Truth has been replaced by a new currency: dirt. That is what Donald Trump was seeking in Ukraine. That is what Russia was offering in 2016.

Rae Kushner, who died in 2004, pushed for remembering, for the past serving as a caution for the future, for building an edifice of fact and truth that would stand as a levee against the rising tide of relativism that was, for her, the vanguard of a murderous regime. “People should know what happened to us,” Rae said in 1982, in testimony she gave at Kean College. “If we are not going to tell now, in twenty years, I don’t know who’s going to be to tell. And now we have still the strength and the power to do this, and to warn the rest of the world to be careful: Who is coming up on top of your government?”

Fifteen years after his grandmother’s death, Jared Kushner defends his father-in-law’s contention that refugees are a danger to the United States. Indeed, he has been tasked with overseeing the construction of a wall at the southern border and has been a prime advocate of installing a “wall cam” to record the building of the wall in real time.

In a June, 2019, interview for “Axios on HBO,” Jonathan Swan asked Kushner how he justified Trump’s drastic cuts in the number of refugees allowed in the United States, given his own grandparents’ experience. “It doesn’t make a difference one way or the other,” Kushner replied. “In the scheme of the magnitude of the problem we have, I think that we’re doing our best to try to make as much impact to allow refugees to be able to go back to their places.”

A divide has emerged in the Kushner family, though, regarding Rae’s legacy and how to honor it. “I have a different take away from my Grandparents’ experience in the war,” Jared’s first cousin Marc Kushner, Murray’s son, wrote on Facebook, in 2016, after Jared invoked their grandparents while defending Trump against charges of racism and anti-Semitism. “It is our responsibility as the next generation to speak up against hate. Anti-Semitism or otherwise.” Marc’s sister Melissa posted a similar message on Instagram the day of the Tree of Life massacre, in Pittsburgh, which coincided with the birth of Marc’s daughter. “I will not allow hate to beget hate, but rather use hate to embolden kindness and love,” Melissa wrote.

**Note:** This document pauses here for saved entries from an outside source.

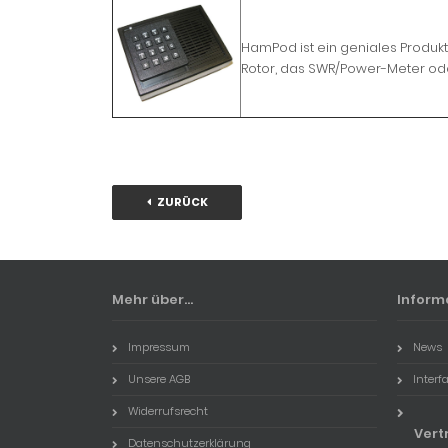
HamPod ist ein geniales Produk
Rotor, das SWR/Power-Meter ode
ZURÜCK
Mehr über...
Inform
Impressum
News
Unsere AGB
Interf
Widerrufsrecht
Vert
Datenschutzerklärung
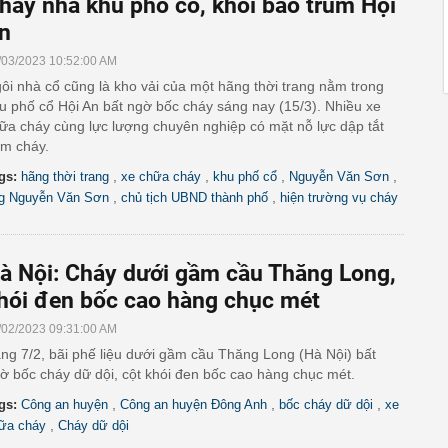
háy nhà khu phố cổ, khói bao trùm Hội
n
/03/2023 10:52:00 AM
ôi nhà cổ cũng là kho vải của một hãng thời trang nằm trong
u phố cổ Hội An bất ngờ bốc cháy sáng nay (15/3). Nhiều xe
ữa cháy cùng lực lượng chuyên nghiệp có mặt nỗ lực dập tắt
m cháy.
,
,
,
,
gs:
hãng thời trang
xe chữa cháy
khu phố cổ
Nguyễn Văn Sơn
,
,
g Nguyễn Văn Sơn
chủ tịch UBND thành phố
hiện trường vụ cháy
à Nội: Cháy dưới gầm cầu Thăng Long,
hói đen bốc cao hàng chục mét
/02/2023 09:31:00 AM
ng 7/2, bãi phế liệu dưới gầm cầu Thăng Long (Hà Nội) bất
ờ bốc cháy dữ dội, cột khói đen bốc cao hàng chục mét.
,
,
,
gs:
Công an huyện
Công an huyện Đông Anh
bốc cháy dữ dội
xe
,
ữa cháy
Cháy dữ dội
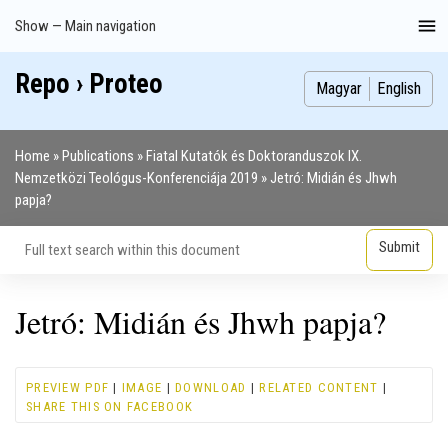
Skip
Show — Main navigation
Main
to
navigation
main
Repo › Proteo
Index
Publications
Theses
Images
Contributors
content
Magyar
English
Home
Publications
Fiatal Kutatók és Doktoranduszok IX.
Breadcrumb
Nemzetközi Teológus-Konferenciája 2019
Jetró: Midián és Jhwh
papja?
Jetró: Midián és Jhwh papja?
PREVIEW PDF
|
IMAGE
|
DOWNLOAD
|
RELATED CONTENT
|
SHARE THIS ON FACEBOOK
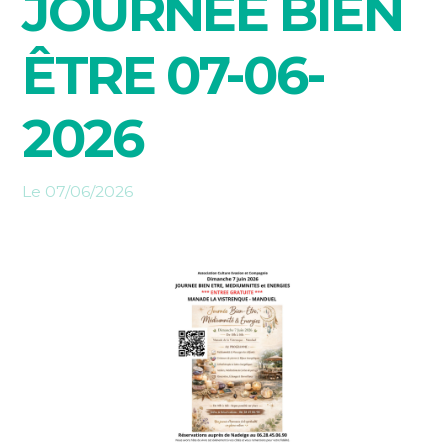
JOURNÉE BIEN
ÊTRE 07-06-
2026
Le 07/06/2026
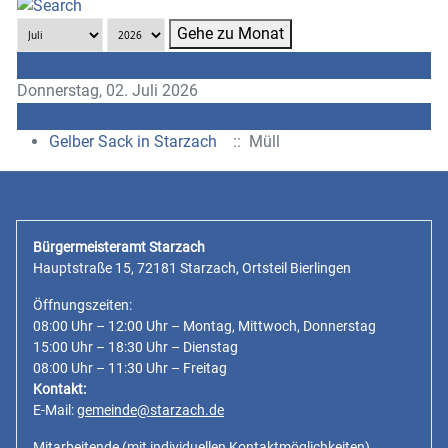
Gehe zu Monat
Vorheriger Tag
Donnerstag, 02. Juli 2026
Folgetag
Gelber Sack in Starzach
:: Müll
Bürgermeisteramt Starzach
Hauptstraße 15, 72181 Starzach, Ortsteil Bierlingen
Öffnungszeiten:
08:00 Uhr – 12:00 Uhr – Montag, Mittwoch, Donnerstag
15:00 Uhr – 18:30 Uhr – Dienstag
08:00 Uhr – 11:30 Uhr – Freitag
Kontakt:
E-Mail:
gemeinde@starzach.de
Mitarbeitende
(mit individuellen Kontaktmöglichkeiten)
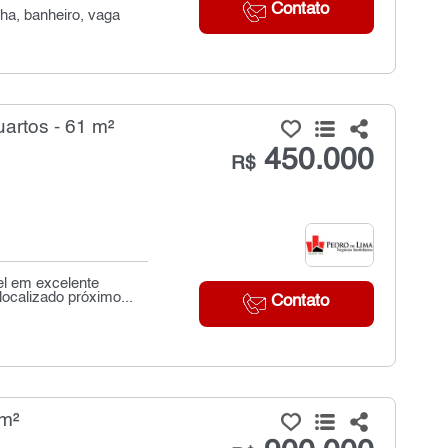
Contato
ha, banheiro, vaga
artos - 61 m²
450.000
R$
el em excelente
ocalizado próximo...
Contato
 m²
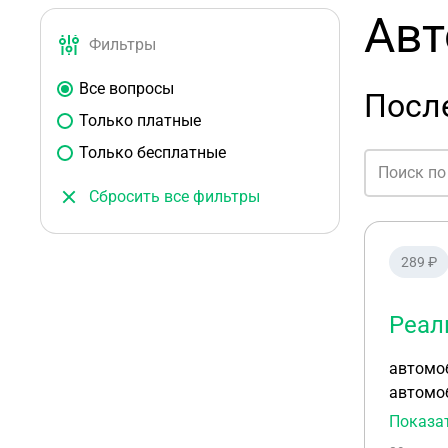
Авт
Фильтры
Все вопросы
Посл
Только платные
Только бесплатные
Сбросить все фильтры
289 ₽
Реал
автомоб
автомоб
разрешения
Показа
наблюда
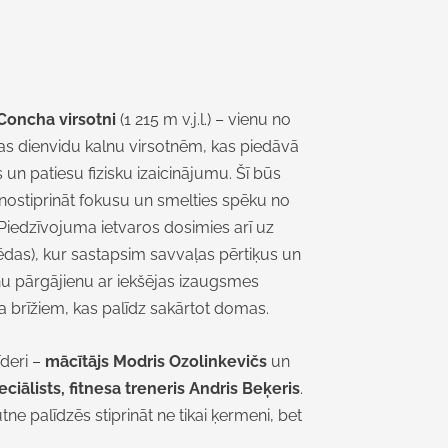
Concha virsotni
(1 215 m v.j.l.) – vienu no
as dienvidu kalnu virsotnēm, kas piedāvā
 un patiesu fizisku izaicinājumu. Šī būs
 nostiprināt fokusu un smelties spēku no
Piedzīvojuma ietvaros dosimies arī uz
ēdas)
, kur sastapsim
savvaļas pērtiķus
un
nu pārgājienu ar iekšējas izaugsmes
brīžiem, kas palīdz sakārtot domas.
īderi –
mācītājs Modris Ozolinkevičs
un
eciālists, fitnesa treneris Andris Beķeris
.
ne palīdzēs stiprināt ne tikai ķermeni, bet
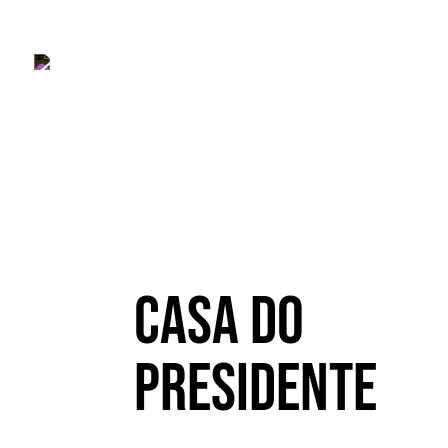
Casa do
Presidente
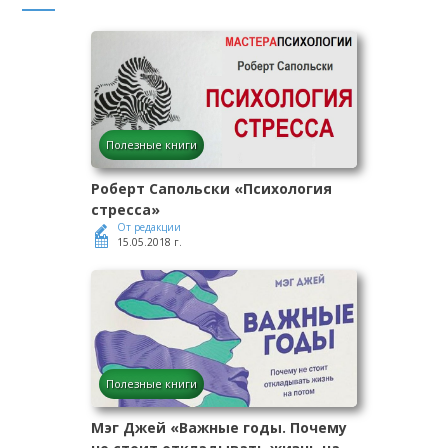
Полезные книги
Роберт Сапольски «Психология
стресса»
От редакции
15.05.2018 г.
Полезные книги
Мэг Джей «Важные годы. Почему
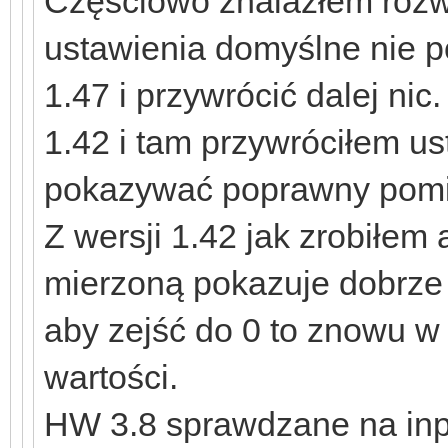
Częściowo znalazłem rozw
ustawienia domyślne nie p
1.47 i przywrócić dalej ni
1.42 i tam przywróciłem us
pokazywać poprawny pomi
Z wersji 1.42 jak zrobiłem 
mierzoną pokazuje dobrze 
aby zejść do 0 to znowu w
wartości.
HW 3.8 sprawdzane na in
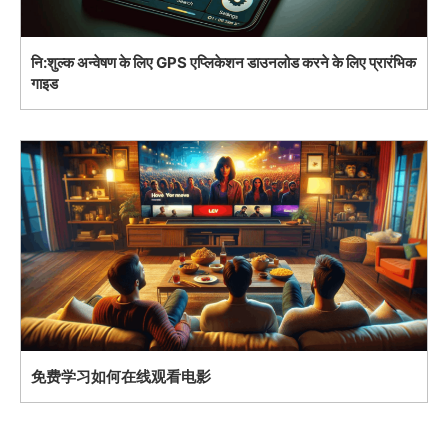
नि:शुल्क अन्वेषण के लिए GPS एप्लिकेशन डाउनलोड करने के लिए प्रारंभिक
गाइड
免费学习如何在线观看电影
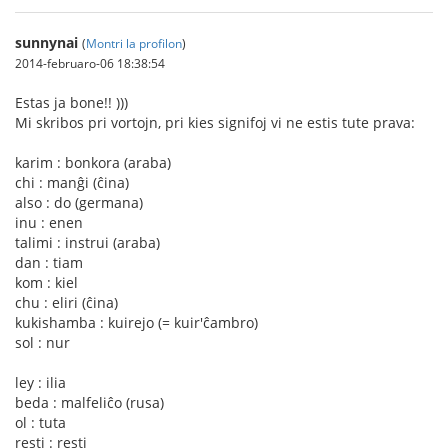
sunnynai
(
Montri la profilon
)
2014-februaro-06 18:38:54
Estas ja bone!! )))
Mi skribos pri vortojn, pri kies signifoj vi ne estis tute prava:
karim : bonkora (araba)
chi : manĝi (ĉina)
also : do (germana)
inu : enen
talimi : instrui (araba)
dan : tiam
kom : kiel
chu : eliri (ĉina)
kukishamba : kuirejo (= kuir'ĉambro)
sol : nur
ley : ilia
beda : malfeliĉo (rusa)
ol : tuta
resti : resti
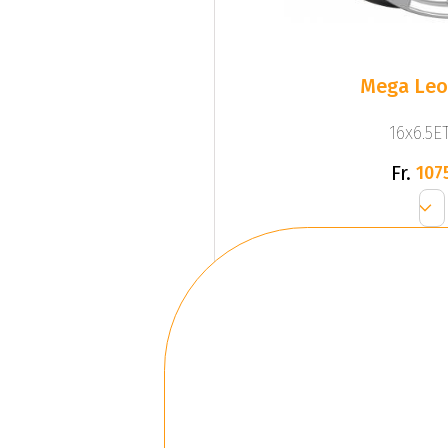
Mega Leo 
16x6.5ET
Fr.
107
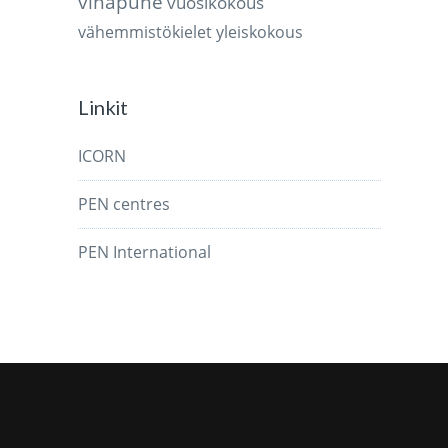
vihapuhe
vuosikokous
vähemmistökielet
yleiskokous
Linkit
ICORN
PEN centres
PEN International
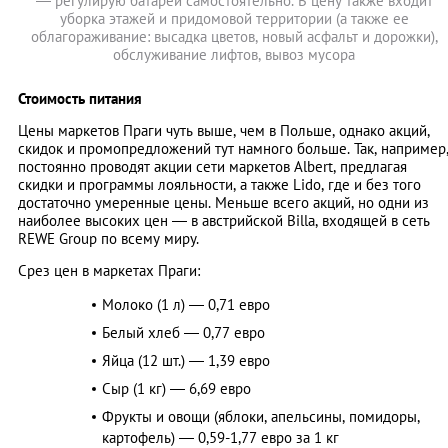
— регулирую батареи самостоятельно. В цену также входит
уборка этажей и придомовой территории (а также ее
облагораживание: высадка цветов, новый асфальт и дорожки),
обслуживание лифтов, вывоз мусора
Стоимость питания
Цены маркетов Праги чуть выше, чем в Польше, однако акций,
скидок и промопредложений тут намного больше. Так, например
постоянно проводят акции сети маркетов Albert, предлагая
скидки и программы лояльности, а также Lido, где и без того
достаточно умеренные цены. Меньше всего акций, но одни из
наиболее высоких цен — в австрийской Billa, входящей в сеть
REWE Group по всему миру.
Срез цен в маркетах Праги:
Молоко (1 л) — 0,71 евро
Белый хлеб — 0,77 евро
Яйца (12 шт.) — 1,39 евро
Сыр (1 кг) — 6,69 евро
Фрукты и овощи (яблоки, апельсины, помидоры,
картофель) — 0,59-1,77 евро за 1 кг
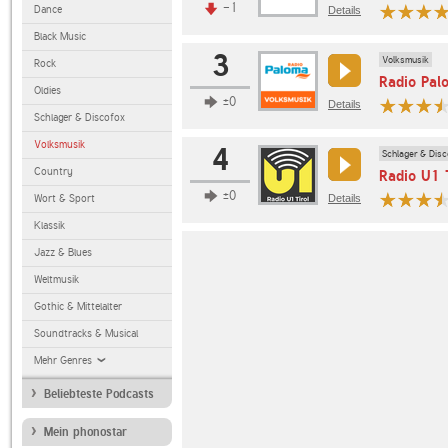
-1
Dance
Details
Black Music
3
Volksmusik
Rock
Radio Pal
Oldies
±0
Details
Schlager & Discofox
Volksmusik
4
Schlager & Disc
Country
Radio U1 
±0
Wort & Sport
Details
Klassik
Jazz & Blues
Weltmusik
Gothic & Mittelalter
Soundtracks & Musical
Mehr Genres
Beliebteste Podcasts
Mein phonostar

Jared Kushner continues to defend his father-in-law. In his “Axios” interview, Swan asked Kushner if Trump has ever done anything that he would “describe as racist or bigoted.” Kushner responded, “Absolutely not.” Swan then asked Kushner about Trump’s 2015 proposal to bar Muslims from entering the country. “Would you describe that as religiously bigoted?” Swan asked. Kushner deflected. “Look, I think that the President did his campaign the way he did his campaign,” Kushner said. Swan asked again, “But do you wish he didn’t, do you wish he didn’t make that speech?” Kushner responded, “I think he’s here today and I think he’s doing a lot of great things for the country, and that’s what I’m proud of.”

This piece was drawn from “American Oligarchs: The Kushners, The Trumps, and the Marriage of Money and Power,” by Andrea Bernstein, published by Norton.